**EXTRACTED MATERIAL:**

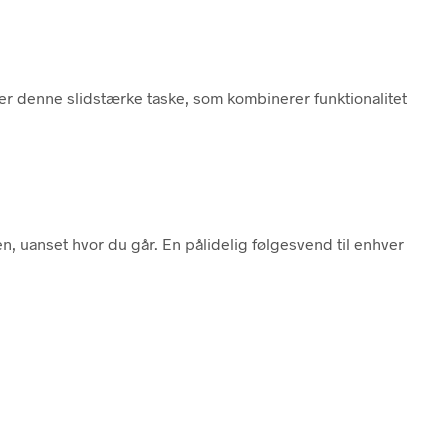
r denne slidstærke taske, som kombinerer funktionalitet
n, uanset hvor du går. En pålidelig følgesvend til enhver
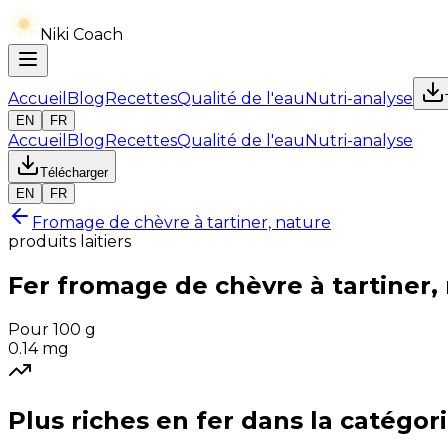
Niki Coach
Accueil
Blog
Recettes
Qualité de l'eau
Nutri-analyse
EN
FR
Accueil
Blog
Recettes
Qualité de l'eau
Nutri-analyse
Télécharger
EN
FR
Fromage de chèvre à tartiner, nature
produits laitiers
Fer
fromage de chèvre à tartiner,
Pour 100 g
0.14
mg
Plus riches en
fer
dans la catégor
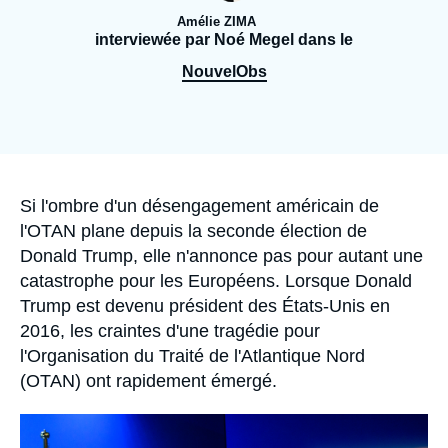
Se connecter
Amélie ZIMA
interviewée par Noé Megel dans le
Nous soutenir
NouvelObs
Accroche
Si l'ombre d'un désengagement américain de
l'OTAN plane depuis la seconde élection de
Donald Trump, elle n'annonce pas pour autant une
catastrophe pour les Européens. Lorsque Donald
Trump est devenu président des États-Unis en
2016, les craintes d'une tragédie pour
l'Organisation du Traité de l'Atlantique Nord
(OTAN) ont rapidement émergé.
Image
principale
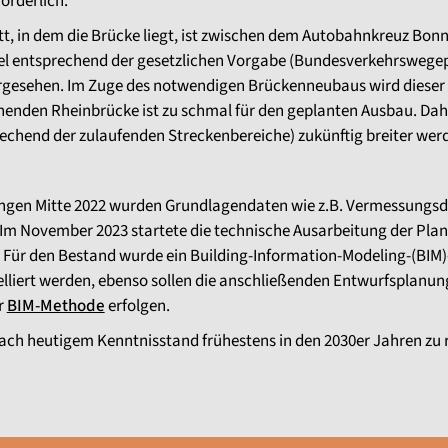
orderlich.
t, in dem die Brücke liegt, ist zwischen dem Autobahnkreuz Bon
el entsprechend der gesetzlichen Vorgabe (Bundesverkehrswegep
orgesehen. Im Zuge des notwendigen Brückenneubaus wird dieser
henden Rheinbrücke ist zu schmal für den geplanten Ausbau. Dah
echend der zulaufenden Streckenbereiche) zukünftig breiter wer
ungen Mitte 2022 wurden Grundlagendaten wie z.B. Vermessungsd
. Im November 2023 startete die technische Ausarbeitung der Pla
Für den Bestand wurde ein Building-Information-Modeling-(BIM)-
lliert werden, ebenso sollen die anschließenden Entwurfsplanun
r
BIM-Methode
erfolgen.
ach heutigem Kenntnisstand frühestens in den 2030er Jahren zu 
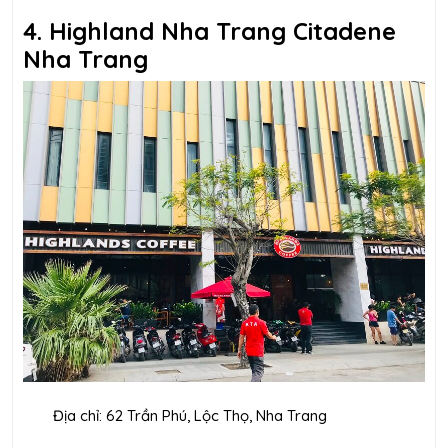
4. Highland Nha Trang Citadene
Nha Trang
Địa chỉ: 62 Trần Phú, Lộc Thọ, Nha Trang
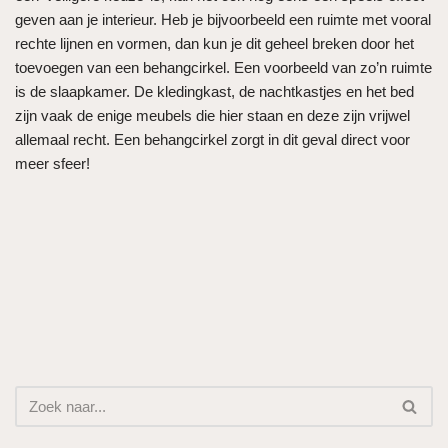
geven aan je interieur. Heb je bijvoorbeeld een ruimte met vooral
rechte lijnen en vormen, dan kun je dit geheel breken door het
toevoegen van een behangcirkel. Een voorbeeld van zo’n ruimte
is de slaapkamer. De kledingkast, de nachtkastjes en het bed
zijn vaak de enige meubels die hier staan en deze zijn vrijwel
allemaal recht. Een behangcirkel zorgt in dit geval direct voor
meer sfeer!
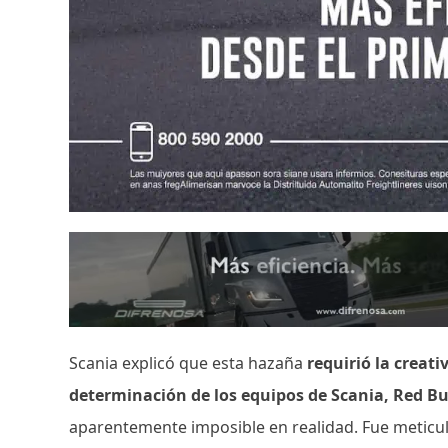
Scania explicó que esta hazaña
requirió la creati
determinación de los equipos de Scania, Red Bu
aparentemente imposible en realidad. Fue meticul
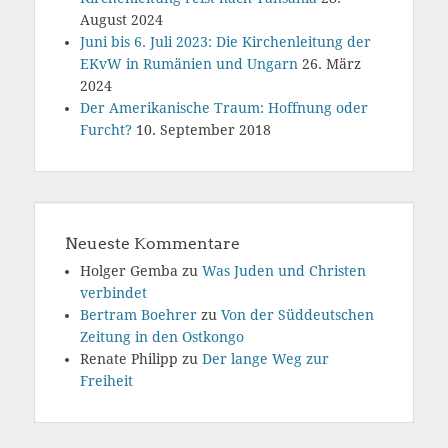
August 2024
Juni bis 6. Juli 2023: Die Kirchenleitung der
EKvW in Rumänien und Ungarn
26. März
2024
Der Amerikanische Traum: Hoffnung oder
Furcht?
10. September 2018
Neueste Kommentare
Holger Gemba
zu
Was Juden und Christen
verbindet
Bertram Boehrer
zu
Von der Süddeutschen
Zeitung in den Ostkongo
Renate Philipp
zu
Der lange Weg zur
Freiheit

**YOUR INSTRUCTIONS:**
Return the records exactly. Don't carry the pictures over.

**EXERCISE ANSWER:**
r denne slidstærke taske, som kombinerer funktionalitet
n, uanset hvor du går. En pålidelig følgesvend til enhver
Niki Coach
Accueil
Blog
Recettes
Qualité de l'eau
Nutri-analyse
EN
FR
Accueil
Blog
Recettes
Qualité de l'eau
Nutri-analyse
Télécharger
EN
FR
Fromage de chèvre à tartiner, nature
produits laitiers
Fer
fromage de chèvre à tartiner,
Pour 100 g
0.14
mg
Plus riches en
fer
dans la catégor
Se connecter
Amélie ZIMA
interviewée par Noé Megel dans le
Nous soutenir
NouvelObs
Accroche
Si l'ombre d'un désengagement américain de
l'OTAN plane depuis la seconde élection de
Donald Trump, elle n'annonce pas pour autant une
catastrophe pour les Européens. Lorsque Donald
Trump est devenu président des États-Unis en
2016, les craintes d'une tragédie pour
l'Organisation du Traité de l'Atlantique Nord
(OTAN) ont rapidement émergé.
Image
principale
orderlich.
t, in dem die Brücke liegt, ist zwischen dem Autobahnkreuz Bon
el entsprechend der gesetzlichen Vorgabe (Bundesverkehrswegep
orgesehen. Im Zuge des notwendigen Brückenneubaus wird dieser
henden Rheinbrücke ist zu schmal für den geplanten Ausbau. Dah
echend der zulaufenden Streckenbereiche) zukünftig breiter wer
ungen Mitte 2022 wurden Grundlagendaten wie z.B. Vermessungsd
. Im November 2023 startete die technische Ausarbeitung der Pla
Für den Bestand wurde ein Building-Information-Modeling-(BIM)-
lliert werden, ebenso sollen die anschließenden Entwurfsplanun
r
BIM-Methode
erfolgen.
ach heutigem Kenntnisstand frühestens in den 2030er Jahren zu 
4. Highland Nha Trang Citadene
Nha Trang
Địa chỉ: 62 Trần Phú, Lộc Thọ, Nha Trang
geven aan je interieur. Heb je bijvoorbeeld een ruimte met vooral
rechte lijnen en vormen, dan kun je dit geheel breken door het
toevoegen van een behangcirkel. Een voorbeeld van zo’n ruimte
is de slaapkamer. De kledingkast, de nachtkastjes en het bed
zijn vaak de enige meubels die hier staan en deze zijn vrijwel
allemaal recht. Een behangcirkel zorgt in dit geval direct voor
meer sfeer!
Scania explicó que esta hazaña
requirió la creati
determinación de los equipos de Scania, Red Bu
aparentemente imposible en realidad. Fue meticul
August 2024
Juni bis 6. Juli 2023: Die Kirchenleitung der
EKvW in Rumänien und Ungarn
26. März
2024
Der Amerikanische Traum: Hoffnung oder
Furcht?
10. September 2018
Neueste Kommentare
Holger Gemba
zu
Was Juden und Christen
verbindet
Bertram Boehrer
zu
Von der Süddeutschen
Zeitung in den Ostkongo
Renate Philipp
zu
Der lange Weg zur
Freiheit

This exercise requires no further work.